Task directions: Give the entries below again, word for word, and leave out the images.
Study material section start
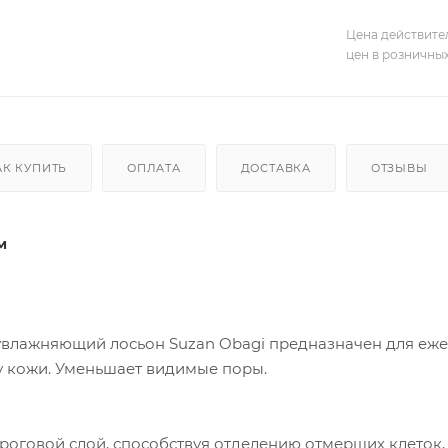
Цена действите
цен в розничны
АК КУПИТЬ
ОПЛАТА
ДОСТАВКА
ОТЗЫВЫ
м
лажняющий лосьон Suzan Obagi предназначен для ежед
ру кожи. Уменьшает видимые поры.
 роговой слой, способствуя отделению отмерших клеток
Study material section end
Written reply:
Цена действите
цен в розничны
АК КУПИТЬ
ОПЛАТА
ДОСТАВКА
ОТЗЫВЫ
м
лажняющий лосьон Suzan Obagi предназначен для ежед
ру кожи. Уменьшает видимые поры.
 роговой слой, способствуя отделению отмерших клеток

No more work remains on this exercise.